Un roman noir qui se passe sur l’île de beauté, et qui traite de l’affairisme et de l’indépendantisme sévissant en Corse. Cette fiction met l’accent sur l’action, la trahison, la violence, à travers filatures, planques, assassinats et interpellations d’autonomistes corses, autant d’ingrédients qui servent une sale histoire du genre.
Histoire complexe
Alix Deniger a passé trente ans dans la police, dont douze ans à traquer des autonomistes corses, basques, des intégristes religieux, des espions ou des extrémistes politiques… Il signe-là son premier roman, sous pseudo, s’inspirant largement de sa connaissance du dossier corse. Cela confère une grande cohérence à cette histoire complexe qui mêle politique, raison d’État, banditisme, nationalisme, où chacun se lance avec acharnement dans une lutte de pouvoir, presque une guerre de territoire, y compris à l’intérieur de chaque faction, avec un jeu des alliances et des situations « border line ». Malgré un trop grand souci de faire vrai, à utiliser un vocabulaire policier trop obscur et systématiser le corse chez les indépendantistes, le lecteur se laisse prendre par ce polar limite politique, assurément désabusé par le monde criminel et l’organisation policière.
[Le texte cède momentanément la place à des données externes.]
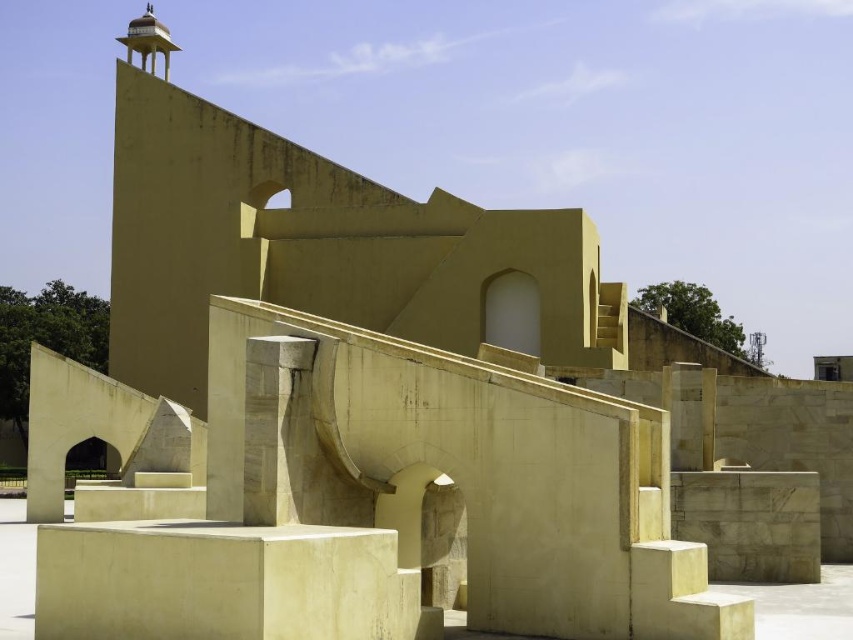 Image resolution: width=853 pixels, height=640 pixels. What do you see at coordinates (221, 582) in the screenshot? I see `beige stone cube at center` at bounding box center [221, 582].

Between beige stone cube at center and gray concrete wall at center, which one appears on the right side from the viewer's perspective?

gray concrete wall at center is more to the right.

Who is more distant from viewer, (x=61, y=566) or (x=732, y=484)?

The point (x=732, y=484) is more distant.

At what (x,y) coordinates should I click in order to perform the action: click on beige stone cube at center. Please return your answer as a coordinate pair (x, y). Looking at the image, I should click on pos(221,582).

Is white marble pillar at center above beige stone stairs at lower right?

Correct, white marble pillar at center is located above beige stone stairs at lower right.

Who is more forward, (267, 355) or (697, 577)?

Point (697, 577) is more forward.

Is point (276, 384) closer to camera compared to point (749, 602)?

No.

Where is `white marble pillar at center`? white marble pillar at center is located at coordinates (273, 424).

Does gray concrete wall at center have a larger size compared to beige stone stairs at lower right?

Yes, gray concrete wall at center is bigger than beige stone stairs at lower right.

This screenshot has height=640, width=853. I want to click on gray concrete wall at center, so click(x=750, y=522).

Image resolution: width=853 pixels, height=640 pixels. I want to click on gray concrete wall at center, so click(x=750, y=522). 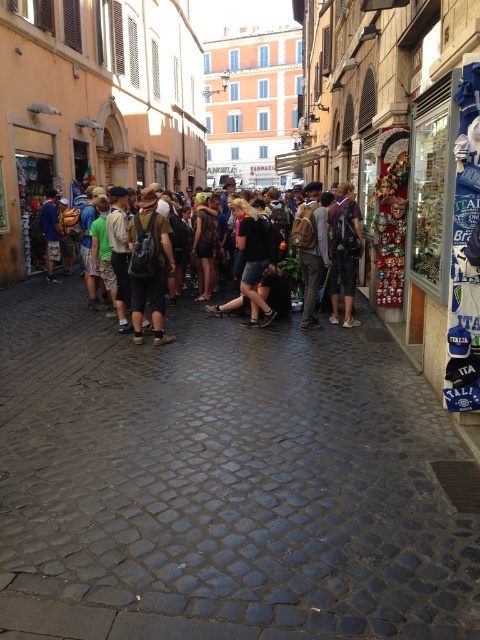 Does dark gray cobblestone at center come in front of dark brown leather jacket at center?

Yes, it is.

Can you confirm if dark gray cobblestone at center is positioned to the left of dark brown leather jacket at center?

No, dark gray cobblestone at center is not to the left of dark brown leather jacket at center.

Is point (95, 509) more distant than point (210, 193)?

No, it is in front of (210, 193).

You are a GUI agent. You are given a task and a screenshot of the screen. Output one action in this format:
    pyautogui.click(x=<x>, y=<y>)
    Task: Click on the dark gray cobblestone at center
    
    Given the screenshot: What is the action you would take?
    pyautogui.click(x=222, y=483)

Which is in front, point (320, 188) or point (252, 272)?

Positioned in front is point (252, 272).

Does brown backpack at center lie behind denim shorts at center?

No, brown backpack at center is closer to the viewer.

Who is more distant from viewer, [312,212] or [240,228]?

Positioned behind is point [240,228].

Identify the location of brown backpack at center. The width and height of the screenshot is (480, 640). (311, 248).

Which is in front, point (268, 246) or point (216, 216)?

Point (268, 246) is in front.

I want to click on multicolored backpacks at center, so click(x=253, y=259).

You are a GUI agent. You are given a task and a screenshot of the screen. Output one action in this format:
    pyautogui.click(x=<x>, y=<y>)
    Task: Click on the multicolored backpacks at center
    This screenshot has width=480, height=640.
    Given the screenshot: What is the action you would take?
    pyautogui.click(x=253, y=259) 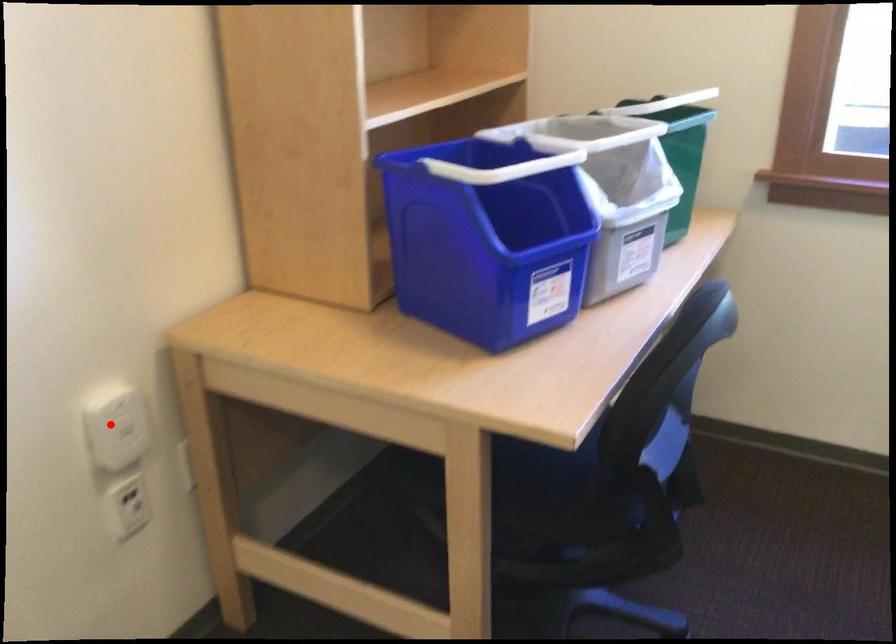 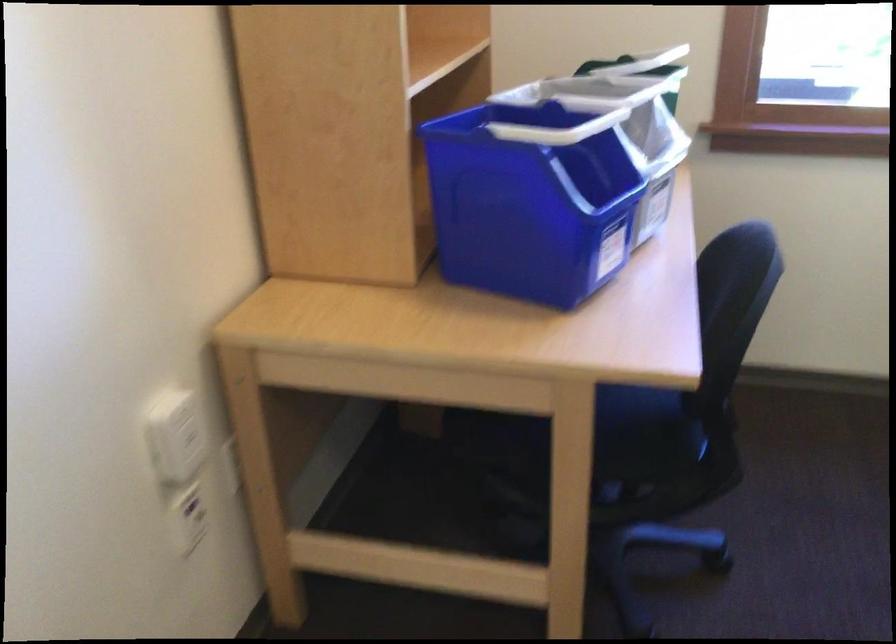 Where in the second image is the point corresponding to the highlighted location from the first image?

(174, 435)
Cela frôle parfois la caricature tant le trait est grossi, mais l’intrigue a le mérite d’être singulière, et d’offrir un autre point de vue, avec des personnages attachants, au caractère bien trempé, comme Hervé, l’officier des RG, et François, le nationaliste ajaccien, à la fois élu et clandestin.
Regard sur l’autonomisme
Au jeu des apparences, personne ne les sauve, ni n’en retire gloire. Plus un jeu de dupes et des coups de bluffs qui marque la fin de l’époque des parrains à l’ancienne. Cela pourrait être la morale de cette histoire, si elle en avait besoin. Parce que le mouvement indépendantiste n’est pas aussi puissant qu’il voudrait bien le laisser paraître, et qu’à trop fréquenter les bandits, il risque de s’y laisser aspirer, ou de leur faire trop d’ombre. Vouloir s’offrir à tout prix une place au soleil a un prix. Face à ces adversaires, la police n’est pas mieux lotie, qui veut paraître redoutable, mais qui manque d’effectifs, de matériel, de soutien politique. Cette équipe de la DCRI confrontée à une recrudescence terroriste des nationalistes corses aura maille à partir avec les mafieux insulaires et les indépendantistes. Les chiens sont lâchés… Une fiction qui a bien des relents de réalité, quoi qu’en dise son auteur.